Social network leaders like Zuckerberg, whose ad-based empire is in trouble due to Apple’s latest privacy tools, anticipated this. “iMessage is a key linchpin of their ecosystem,” he said in Facebook’s fourth-quarter earnings call earlier this year. “It comes pre-installed on every iPhone and they reference it with private APIs and permissions.”
This isn’t Apple’s first stab at social networking, either. A decade ago, it released “iPing,” a music-oriented social platform where iTunes users could share what they were listening to, their thoughts and opinions, and follow artists as well as friends.

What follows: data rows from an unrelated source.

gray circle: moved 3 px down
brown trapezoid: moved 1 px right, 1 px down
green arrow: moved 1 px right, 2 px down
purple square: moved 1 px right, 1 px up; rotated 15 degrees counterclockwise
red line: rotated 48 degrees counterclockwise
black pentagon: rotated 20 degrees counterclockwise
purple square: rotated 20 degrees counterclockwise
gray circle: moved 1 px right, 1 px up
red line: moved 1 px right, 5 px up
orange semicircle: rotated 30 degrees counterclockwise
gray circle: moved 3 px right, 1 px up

But in 2010, only three years after the first iPhone was launched, Apple didn’t have the technology nor the diverse ecosystem of entertainment apps that it offers today. Now, with over a billion active iPhones and widely used instant messaging communication services, it’s better equipped to build a social network for its most dedicated customers.

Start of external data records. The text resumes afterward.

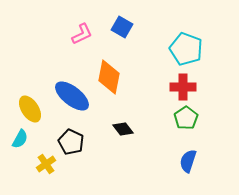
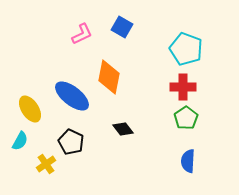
cyan semicircle: moved 2 px down
blue semicircle: rotated 15 degrees counterclockwise
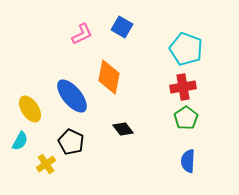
red cross: rotated 10 degrees counterclockwise
blue ellipse: rotated 12 degrees clockwise
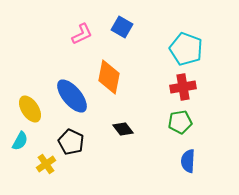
green pentagon: moved 6 px left, 4 px down; rotated 25 degrees clockwise
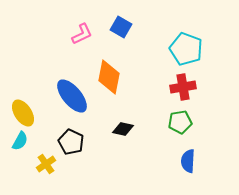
blue square: moved 1 px left
yellow ellipse: moved 7 px left, 4 px down
black diamond: rotated 40 degrees counterclockwise
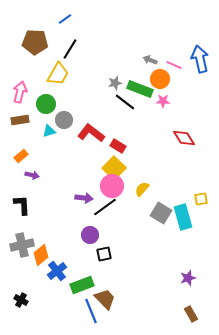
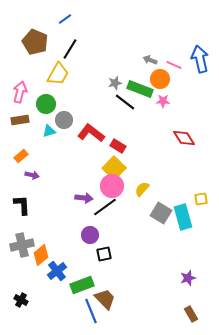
brown pentagon at (35, 42): rotated 20 degrees clockwise
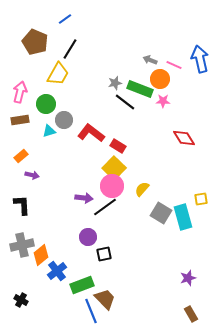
purple circle at (90, 235): moved 2 px left, 2 px down
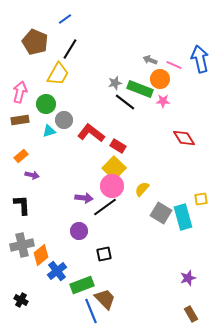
purple circle at (88, 237): moved 9 px left, 6 px up
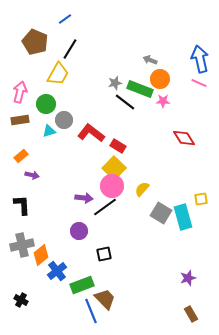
pink line at (174, 65): moved 25 px right, 18 px down
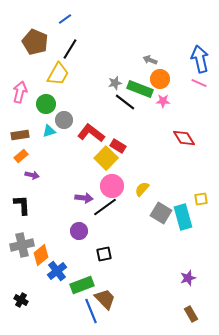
brown rectangle at (20, 120): moved 15 px down
yellow square at (114, 168): moved 8 px left, 10 px up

And make no mistake, it likely has no plans or reason to go cross-platform. Bringing FaceTime to the web is just enough of a tease to pull in Android or Windows users — whose family or friend circle may already be sharing and communicating via these new iOS social features — to the Apple ecosystem.
Apple’s plan to engineer more social elements into its apps also aligns well with its push toward ramping up revenue from services. Over time, once Apple users grow accustomed to socializing inside these exclusive apps, they’d be more willing to continue investing in platforms like Apple TV+ or even upgrading to the Apple One bundle which gets you access to all of Apple’s services in one subscription.
More people are buying iPhones than ever and an exclusive social network could be Apple’s ultimate trick to keep these buyers from leaving the walled garden. It’s hard to predict how extensive the company’s social platform will shape up to be, but if it does end up going all the way in, it will be close to impossible for competing social networks to encroach on its user base thanks to Apple’s unrivaled vertical integration.
Apple will be in charge of the social network, the software it runs on, and the hardware that powers that software.